Tuesday, November 22, 2005


We were given this problem recently as part of an Operations Research assignment. Given a number of students; distance between schools in a neighbourhood, and an objective to maintain a certain level of racial balance, work out the optimal distances to be travelled by the students. Seems a decent problem only that it starts on a completely wrong note.

I had often wondered about the idea-divide between me and government officials in course of my policy research in Delhi, ostensibly when both of us want to do good. In reflection, the government (atleast the honest bureaucrat) tries to achieve welfare by the rules of optimisation. Given x money and y people, how do I fulfill z demands? If it employs rules it is only to achieve further fair division of the pie.

So when we had landline telephones being provided, the government thought of optimising the pie according to various factors: urban-rural; rich-poor; i knowu-idon'tknowu and the ilk. And then wireless came...an unforeseen market process, and the results are for everybody to see. I remember waiting for the virgin ring of the landline phone in my home on the 21st November 1992. Now none of us remember when we bought our cellphones last!

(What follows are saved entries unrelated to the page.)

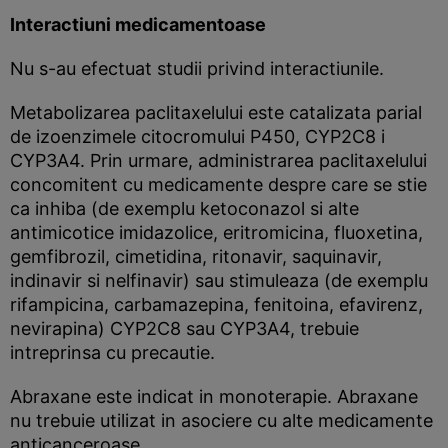
Interactiuni medicamentoase
Nu s-au efectuat studii privind interactiunile.
Metabolizarea paclitaxelului este catalizata parial
de izoenzimele citocromului P450, CYP2C8 i
CYP3A4. Prin urmare, administrarea paclitaxelului
concomitent cu medicamente despre care se stie
ca inhiba (de exemplu ketoconazol si alte
antimicotice imidazolice, eritromicina, fluoxetina,
gemfibrozil, cimetidina, ritonavir, saquinavir,
indinavir si nelfinavir) sau stimuleaza (de exemplu
rifampicina, carbamazepina, fenitoina, efavirenz,
nevirapina) CYP2C8 sau CYP3A4, trebuie
intreprinsa cu precautie.
Abraxane este indicat in monoterapie. Abraxane
nu trebuie utilizat in asociere cu alte medicamente
anticanceroase.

And you see the same optimisation game being tried out in the Right to Education Bill. This time the factors are: how to have a system of neighbourhood schools; the right salary for teachers; how to screen "bad" schools (licence permits); does food matter for students or does transport matter; does quality of teaching matter or is it schooling articles like blackboards; should I teach English or the mother language; is the curriculum overburdening and many more.

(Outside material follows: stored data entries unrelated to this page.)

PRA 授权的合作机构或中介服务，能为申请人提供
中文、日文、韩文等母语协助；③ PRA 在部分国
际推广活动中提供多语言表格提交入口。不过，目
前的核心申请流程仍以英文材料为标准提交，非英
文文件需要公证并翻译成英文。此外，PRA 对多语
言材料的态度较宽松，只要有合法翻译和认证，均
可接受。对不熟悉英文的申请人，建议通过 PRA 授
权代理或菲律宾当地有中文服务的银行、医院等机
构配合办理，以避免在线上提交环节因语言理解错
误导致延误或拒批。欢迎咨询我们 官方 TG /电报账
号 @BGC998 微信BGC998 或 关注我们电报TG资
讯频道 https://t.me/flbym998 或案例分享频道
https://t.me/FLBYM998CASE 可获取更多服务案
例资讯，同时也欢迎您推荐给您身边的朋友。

Governments ignore a powerful resource at their behest for increasing the size of the pie which is regulations. Instead, they concentrate on the actual production of goods because they see only the visible resources like money and people. So that makes them notch up a bill of 6 percent GDP for schooling India. If they could use rules which are usually not part of an optimisation process, they will find that they can generate so much more pie. Today there are rules galore that suppress the explosion of schooling. Number of schools in Delhi are decided 5 years in advance and you need a very expensive permit to open a school. There are minimum requirements for teacher salaries. You cannot make profit from a school and cannot plough funds from one school branch to another. Private boards cannot offer exams in India, ICSE is the only one which survived because of its minority status (am willing to be corrected if I am wrong on this). So if you are not part of a state or a national curriculum you cannot have your school affiliated, and hence cannot offer a valid Transfer Certificate.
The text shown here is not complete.